Haploinsufficiency of elastin in patients with Williams–Beuren syndrome leads, in more than half of cases, to development of supravalvular aortic stenosis and hypertension.1 Moreover, Eln+/− mice, a model for supravalvular aortic stenosis disease, have a higher arterial pressure (Δ25–30 mm Hg) than their wild-type counterparts.2 These cardiovascular features are clearly linked to the decreased elastin synthesis in the aorta during development.

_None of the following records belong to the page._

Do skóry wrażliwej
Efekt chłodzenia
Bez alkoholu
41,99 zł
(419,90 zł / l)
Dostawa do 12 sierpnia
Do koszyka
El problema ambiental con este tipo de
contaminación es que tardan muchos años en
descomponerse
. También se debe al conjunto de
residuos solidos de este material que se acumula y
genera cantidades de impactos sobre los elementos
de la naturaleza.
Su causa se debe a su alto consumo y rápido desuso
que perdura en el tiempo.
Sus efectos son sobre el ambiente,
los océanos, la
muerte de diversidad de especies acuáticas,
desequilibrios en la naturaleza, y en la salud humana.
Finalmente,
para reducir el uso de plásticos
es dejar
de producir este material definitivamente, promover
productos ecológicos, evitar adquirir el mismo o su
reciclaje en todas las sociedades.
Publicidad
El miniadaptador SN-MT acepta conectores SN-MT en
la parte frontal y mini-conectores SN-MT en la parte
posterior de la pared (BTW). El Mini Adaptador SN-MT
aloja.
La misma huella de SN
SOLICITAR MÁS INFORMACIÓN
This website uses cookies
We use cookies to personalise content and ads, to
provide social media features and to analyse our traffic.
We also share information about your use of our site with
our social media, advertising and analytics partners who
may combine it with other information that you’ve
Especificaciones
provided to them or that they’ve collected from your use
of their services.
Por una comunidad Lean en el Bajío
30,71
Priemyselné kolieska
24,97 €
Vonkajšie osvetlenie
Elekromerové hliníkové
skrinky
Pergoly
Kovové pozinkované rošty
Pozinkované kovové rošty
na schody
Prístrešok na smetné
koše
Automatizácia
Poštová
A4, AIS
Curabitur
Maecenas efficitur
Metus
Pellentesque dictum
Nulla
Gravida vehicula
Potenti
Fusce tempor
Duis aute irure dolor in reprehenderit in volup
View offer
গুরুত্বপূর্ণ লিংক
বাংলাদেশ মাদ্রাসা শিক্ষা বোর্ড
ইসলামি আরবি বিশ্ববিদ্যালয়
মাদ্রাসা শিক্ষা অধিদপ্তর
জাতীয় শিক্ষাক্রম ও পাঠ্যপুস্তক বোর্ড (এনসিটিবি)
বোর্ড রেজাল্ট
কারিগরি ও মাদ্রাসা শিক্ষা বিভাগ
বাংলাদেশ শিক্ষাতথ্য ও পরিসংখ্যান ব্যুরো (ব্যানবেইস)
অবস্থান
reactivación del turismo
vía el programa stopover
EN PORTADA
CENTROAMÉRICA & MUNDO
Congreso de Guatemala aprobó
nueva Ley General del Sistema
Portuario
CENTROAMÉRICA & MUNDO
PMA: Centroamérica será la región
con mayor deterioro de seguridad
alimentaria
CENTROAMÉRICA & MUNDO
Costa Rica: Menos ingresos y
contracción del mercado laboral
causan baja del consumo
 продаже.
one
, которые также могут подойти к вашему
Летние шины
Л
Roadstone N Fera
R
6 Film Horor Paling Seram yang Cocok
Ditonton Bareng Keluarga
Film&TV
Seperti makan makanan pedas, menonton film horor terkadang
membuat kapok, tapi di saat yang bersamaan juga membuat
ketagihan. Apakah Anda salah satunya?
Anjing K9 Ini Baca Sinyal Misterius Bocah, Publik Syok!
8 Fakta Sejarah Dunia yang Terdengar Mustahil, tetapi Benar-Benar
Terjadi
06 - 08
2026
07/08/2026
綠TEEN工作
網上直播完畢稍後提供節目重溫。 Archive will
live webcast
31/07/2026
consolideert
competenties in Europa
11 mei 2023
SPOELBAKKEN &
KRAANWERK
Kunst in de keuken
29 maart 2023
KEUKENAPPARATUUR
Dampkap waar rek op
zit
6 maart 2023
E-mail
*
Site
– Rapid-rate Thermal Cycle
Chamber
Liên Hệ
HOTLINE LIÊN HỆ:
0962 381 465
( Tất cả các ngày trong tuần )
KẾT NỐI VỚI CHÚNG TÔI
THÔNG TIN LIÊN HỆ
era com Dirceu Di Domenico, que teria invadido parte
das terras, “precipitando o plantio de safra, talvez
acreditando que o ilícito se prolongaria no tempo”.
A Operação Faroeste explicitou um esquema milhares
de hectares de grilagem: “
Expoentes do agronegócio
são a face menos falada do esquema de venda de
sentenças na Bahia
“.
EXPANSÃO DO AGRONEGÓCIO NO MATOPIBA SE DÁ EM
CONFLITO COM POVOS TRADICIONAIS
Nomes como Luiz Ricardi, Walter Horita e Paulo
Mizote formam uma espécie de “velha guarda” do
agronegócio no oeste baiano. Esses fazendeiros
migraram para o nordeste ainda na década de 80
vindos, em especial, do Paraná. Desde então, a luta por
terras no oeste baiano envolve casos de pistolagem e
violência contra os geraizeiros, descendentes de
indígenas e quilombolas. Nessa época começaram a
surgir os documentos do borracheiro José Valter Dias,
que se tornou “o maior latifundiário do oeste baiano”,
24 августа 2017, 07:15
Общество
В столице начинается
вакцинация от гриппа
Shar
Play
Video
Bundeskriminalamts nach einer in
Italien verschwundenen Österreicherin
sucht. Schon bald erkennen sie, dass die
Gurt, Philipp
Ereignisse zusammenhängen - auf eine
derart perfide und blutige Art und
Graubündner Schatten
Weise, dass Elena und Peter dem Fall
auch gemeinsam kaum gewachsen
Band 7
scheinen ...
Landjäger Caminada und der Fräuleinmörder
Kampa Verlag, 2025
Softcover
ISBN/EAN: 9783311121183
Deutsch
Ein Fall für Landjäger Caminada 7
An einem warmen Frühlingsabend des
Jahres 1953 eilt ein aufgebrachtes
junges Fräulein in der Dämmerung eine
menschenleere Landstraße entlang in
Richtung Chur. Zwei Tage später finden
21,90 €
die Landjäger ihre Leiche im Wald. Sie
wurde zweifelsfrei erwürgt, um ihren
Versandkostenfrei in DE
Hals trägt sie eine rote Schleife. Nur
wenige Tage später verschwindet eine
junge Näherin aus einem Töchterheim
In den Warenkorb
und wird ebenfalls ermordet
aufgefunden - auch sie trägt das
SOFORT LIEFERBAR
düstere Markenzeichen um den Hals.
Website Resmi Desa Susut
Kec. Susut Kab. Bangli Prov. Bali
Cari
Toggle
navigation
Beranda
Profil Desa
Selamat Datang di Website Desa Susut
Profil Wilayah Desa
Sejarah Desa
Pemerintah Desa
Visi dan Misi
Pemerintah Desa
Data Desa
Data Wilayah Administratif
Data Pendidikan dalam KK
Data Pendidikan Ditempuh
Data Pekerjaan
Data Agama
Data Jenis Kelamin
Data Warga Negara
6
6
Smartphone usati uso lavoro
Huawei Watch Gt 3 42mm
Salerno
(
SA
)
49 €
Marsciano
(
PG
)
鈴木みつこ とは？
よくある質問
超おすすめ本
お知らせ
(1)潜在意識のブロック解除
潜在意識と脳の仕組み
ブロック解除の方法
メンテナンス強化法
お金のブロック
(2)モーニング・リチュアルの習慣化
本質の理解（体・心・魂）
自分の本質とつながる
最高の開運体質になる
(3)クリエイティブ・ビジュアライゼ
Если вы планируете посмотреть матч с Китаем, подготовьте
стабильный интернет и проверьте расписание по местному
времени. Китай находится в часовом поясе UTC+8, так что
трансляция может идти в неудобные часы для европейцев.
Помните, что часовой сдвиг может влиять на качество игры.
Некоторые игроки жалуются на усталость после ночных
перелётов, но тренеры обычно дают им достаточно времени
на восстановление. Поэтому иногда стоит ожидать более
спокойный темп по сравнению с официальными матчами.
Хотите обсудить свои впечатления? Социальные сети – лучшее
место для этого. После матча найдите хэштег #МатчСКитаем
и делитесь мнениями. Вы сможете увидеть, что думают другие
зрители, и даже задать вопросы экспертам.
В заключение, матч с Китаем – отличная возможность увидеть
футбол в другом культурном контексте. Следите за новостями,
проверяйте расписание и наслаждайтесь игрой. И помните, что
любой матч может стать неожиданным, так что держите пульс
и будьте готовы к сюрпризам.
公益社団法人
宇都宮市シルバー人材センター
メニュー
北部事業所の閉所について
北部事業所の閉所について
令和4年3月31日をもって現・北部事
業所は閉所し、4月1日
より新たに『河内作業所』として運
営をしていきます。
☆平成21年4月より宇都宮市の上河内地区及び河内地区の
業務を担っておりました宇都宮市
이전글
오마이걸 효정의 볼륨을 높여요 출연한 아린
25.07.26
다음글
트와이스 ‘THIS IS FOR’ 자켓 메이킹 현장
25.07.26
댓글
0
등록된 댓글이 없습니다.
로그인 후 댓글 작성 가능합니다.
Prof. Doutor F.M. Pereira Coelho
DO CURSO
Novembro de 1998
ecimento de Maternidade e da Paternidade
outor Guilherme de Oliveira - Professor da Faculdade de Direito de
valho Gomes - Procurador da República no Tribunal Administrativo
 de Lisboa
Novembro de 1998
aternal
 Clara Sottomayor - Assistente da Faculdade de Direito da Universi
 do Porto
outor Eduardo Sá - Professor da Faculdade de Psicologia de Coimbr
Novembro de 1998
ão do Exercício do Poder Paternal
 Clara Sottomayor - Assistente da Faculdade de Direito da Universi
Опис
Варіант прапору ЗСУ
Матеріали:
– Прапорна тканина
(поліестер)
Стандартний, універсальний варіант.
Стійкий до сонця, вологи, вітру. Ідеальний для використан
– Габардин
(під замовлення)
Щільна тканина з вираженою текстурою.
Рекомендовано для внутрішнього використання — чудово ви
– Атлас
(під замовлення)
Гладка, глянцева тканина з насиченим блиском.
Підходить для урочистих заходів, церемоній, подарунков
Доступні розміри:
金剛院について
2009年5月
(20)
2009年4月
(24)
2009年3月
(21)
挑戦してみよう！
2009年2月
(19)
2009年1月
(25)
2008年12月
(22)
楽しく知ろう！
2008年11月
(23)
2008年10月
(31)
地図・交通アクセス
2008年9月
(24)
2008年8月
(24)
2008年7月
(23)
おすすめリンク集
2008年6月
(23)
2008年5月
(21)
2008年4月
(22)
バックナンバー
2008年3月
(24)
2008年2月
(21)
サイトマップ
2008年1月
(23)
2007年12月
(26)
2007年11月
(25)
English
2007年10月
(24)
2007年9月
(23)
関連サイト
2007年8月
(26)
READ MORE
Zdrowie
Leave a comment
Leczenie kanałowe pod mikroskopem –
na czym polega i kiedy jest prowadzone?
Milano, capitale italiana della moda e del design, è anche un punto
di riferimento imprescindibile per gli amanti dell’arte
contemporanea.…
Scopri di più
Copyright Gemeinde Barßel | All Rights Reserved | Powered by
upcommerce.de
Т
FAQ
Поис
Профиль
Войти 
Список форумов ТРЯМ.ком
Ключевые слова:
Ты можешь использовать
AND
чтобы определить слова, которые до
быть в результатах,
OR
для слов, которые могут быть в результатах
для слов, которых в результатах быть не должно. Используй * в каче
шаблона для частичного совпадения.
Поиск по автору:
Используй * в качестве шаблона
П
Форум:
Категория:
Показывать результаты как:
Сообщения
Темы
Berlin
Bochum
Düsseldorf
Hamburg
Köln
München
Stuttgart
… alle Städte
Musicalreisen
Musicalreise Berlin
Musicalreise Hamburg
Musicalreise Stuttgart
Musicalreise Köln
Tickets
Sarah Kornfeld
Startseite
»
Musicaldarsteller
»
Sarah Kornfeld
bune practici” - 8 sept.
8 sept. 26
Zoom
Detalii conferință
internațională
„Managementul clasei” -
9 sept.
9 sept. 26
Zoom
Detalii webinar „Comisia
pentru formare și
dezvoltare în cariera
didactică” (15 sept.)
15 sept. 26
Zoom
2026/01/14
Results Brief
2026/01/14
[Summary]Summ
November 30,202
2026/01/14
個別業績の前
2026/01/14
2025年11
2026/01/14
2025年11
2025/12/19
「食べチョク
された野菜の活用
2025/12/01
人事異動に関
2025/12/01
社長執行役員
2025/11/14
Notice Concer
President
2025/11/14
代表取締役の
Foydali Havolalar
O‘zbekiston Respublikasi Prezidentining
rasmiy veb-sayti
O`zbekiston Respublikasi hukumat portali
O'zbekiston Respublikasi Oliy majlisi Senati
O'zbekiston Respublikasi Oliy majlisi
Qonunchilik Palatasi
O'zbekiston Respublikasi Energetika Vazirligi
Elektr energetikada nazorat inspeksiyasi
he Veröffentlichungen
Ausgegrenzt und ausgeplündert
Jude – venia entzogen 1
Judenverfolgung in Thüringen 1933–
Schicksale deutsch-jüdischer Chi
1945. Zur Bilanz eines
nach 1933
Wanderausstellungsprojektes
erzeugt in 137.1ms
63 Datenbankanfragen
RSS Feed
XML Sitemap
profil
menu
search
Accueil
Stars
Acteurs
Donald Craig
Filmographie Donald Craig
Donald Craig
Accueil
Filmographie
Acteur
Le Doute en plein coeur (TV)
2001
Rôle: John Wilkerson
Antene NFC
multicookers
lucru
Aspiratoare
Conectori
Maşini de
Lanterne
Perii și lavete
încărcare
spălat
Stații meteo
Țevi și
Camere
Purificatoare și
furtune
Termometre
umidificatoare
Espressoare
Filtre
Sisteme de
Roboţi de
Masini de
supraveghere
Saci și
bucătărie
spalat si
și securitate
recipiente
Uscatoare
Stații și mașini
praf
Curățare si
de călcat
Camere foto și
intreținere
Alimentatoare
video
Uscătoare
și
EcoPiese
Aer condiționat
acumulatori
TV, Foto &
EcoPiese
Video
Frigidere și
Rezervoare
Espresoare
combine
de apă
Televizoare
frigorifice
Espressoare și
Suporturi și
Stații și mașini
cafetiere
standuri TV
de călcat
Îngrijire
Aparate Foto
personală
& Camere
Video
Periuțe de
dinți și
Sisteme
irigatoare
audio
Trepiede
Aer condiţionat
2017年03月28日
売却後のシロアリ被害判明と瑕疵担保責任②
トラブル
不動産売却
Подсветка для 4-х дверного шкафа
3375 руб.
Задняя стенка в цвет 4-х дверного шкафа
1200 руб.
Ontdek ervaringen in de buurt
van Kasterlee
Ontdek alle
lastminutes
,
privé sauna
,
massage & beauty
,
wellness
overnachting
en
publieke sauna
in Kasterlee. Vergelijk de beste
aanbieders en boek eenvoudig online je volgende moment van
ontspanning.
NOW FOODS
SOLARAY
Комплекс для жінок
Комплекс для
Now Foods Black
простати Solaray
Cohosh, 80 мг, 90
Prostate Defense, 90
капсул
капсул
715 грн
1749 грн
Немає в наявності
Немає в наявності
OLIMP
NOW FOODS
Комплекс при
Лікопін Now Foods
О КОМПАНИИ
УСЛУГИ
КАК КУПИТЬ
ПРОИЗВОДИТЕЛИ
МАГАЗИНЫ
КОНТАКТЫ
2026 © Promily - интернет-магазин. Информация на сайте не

Thus, it would be of interest to find molecules able to enhance elastin synthesis to treat this condition.
We previously showed that the Brown Norway (BN) rat, a normotensive inbred strain, presents the lowest content of elastin in the aorta compared with 6 other inbred rat strains.3–5 We also demonstrated that, compared with the LOU rat, the elastin deficit in the thoracic aorta of the BN rat is partly caused by a decrease in the synthesis of tropoelastin (TE), the soluble precursor of elastin. However, elastin gene polymorphism accounts for only 3.9% of the elastin content variance in F2 BNxLOU rats.4 After a genome-wide search for quantitative trait loci influencing the aortic elastin content in an F2 population derived from BN and LOU rats, we identified on chromosomes 2 and 14, 3 quantitative trait loci specifically controlling elastin levels: Ael1, Ael2, and Ael3.6 The polymorphic marker, D2Wox26, corresponding to the maximum logarithm of odds score value of Ael2, is situated within the gene encoding for the Na+/K+-ATPase α1 subunit. In addition, several other genes encoding for potassium channels are contained in Ael1 (Kcnmb2, Hcn1) and Ael2 (Hcn3, Kcnn3, Kcnd3, Kcna2, Kcna3, and Kcna10). This result supports the hypothesis that the deficit of aortic elastin content in the BN rat could be explained by anomalies in intracellular potassium concentration ([K+]i).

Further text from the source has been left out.